# Bonjour from Picardie/Somme



## asprn (Feb 10, 2006)

Got the EuroTunnel yesterday afternoon & drove down here to Val d'Authie in horrendous rain - couldn't see on the motorway from Calais.  However, as we pulled into the site, the rain stopped, & today it's glorious sunshine.  

Went to Rue & then 5 miles west to the most fabulous beach at Fort Mahon - picked shells & then had lunch (at a restaurant - didn't scoop the shells 8O ).

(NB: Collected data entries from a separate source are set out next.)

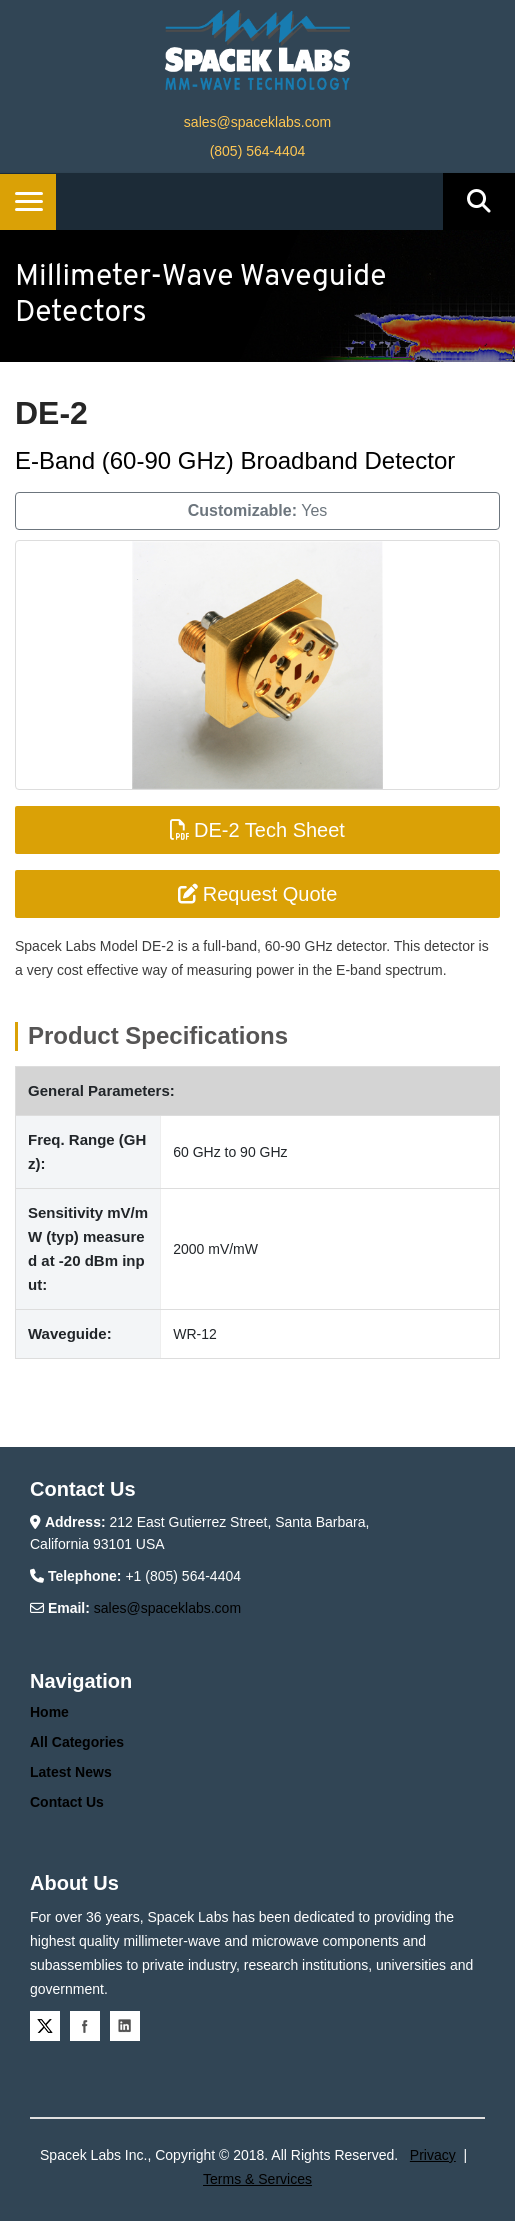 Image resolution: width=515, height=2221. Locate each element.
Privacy (433, 2155)
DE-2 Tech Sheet (257, 830)
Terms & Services (257, 2179)
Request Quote (258, 894)
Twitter (45, 2026)
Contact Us (67, 1802)
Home (49, 1712)
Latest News (71, 1772)
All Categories (77, 1742)
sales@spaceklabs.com (257, 122)
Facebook (85, 2026)
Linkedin (125, 2026)
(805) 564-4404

Only irritation is no hot water - the new control board appears to have packed up or may still be suffering from the wet conditions yesterday. I took it out on Duncan's advice & put it somewhere warm overnight, but still no joy. :roll: 

Free 30-min broadband WiFi on the site, which is excellent.

Dougie.


----------



## 103625 (Mar 28, 2007)

Dougie 
You should be here policing our streets not swaning off to France anarchy could prevail whilst your away :evil: 
only jealous realy enjoy your hols  

Tony


----------



## trevorf (May 16, 2005)

Keep the weather good for us Dougie, we will be heading across in 3 weeks.  

Safe travels. 

Trevor


----------



## asprn (Feb 10, 2006)

winniebagotony said:


> Dougie
> You should be here policing our streets not swaning off to France anarchy could prevail whilst your away :evil:
> only jealous realy enjoy your hols
> 
> Tony


I'd respond, but the use of asterisks isn't allowed any more. 

Rain, rain & more rain today again. Museums calleth......

Dougie.


----------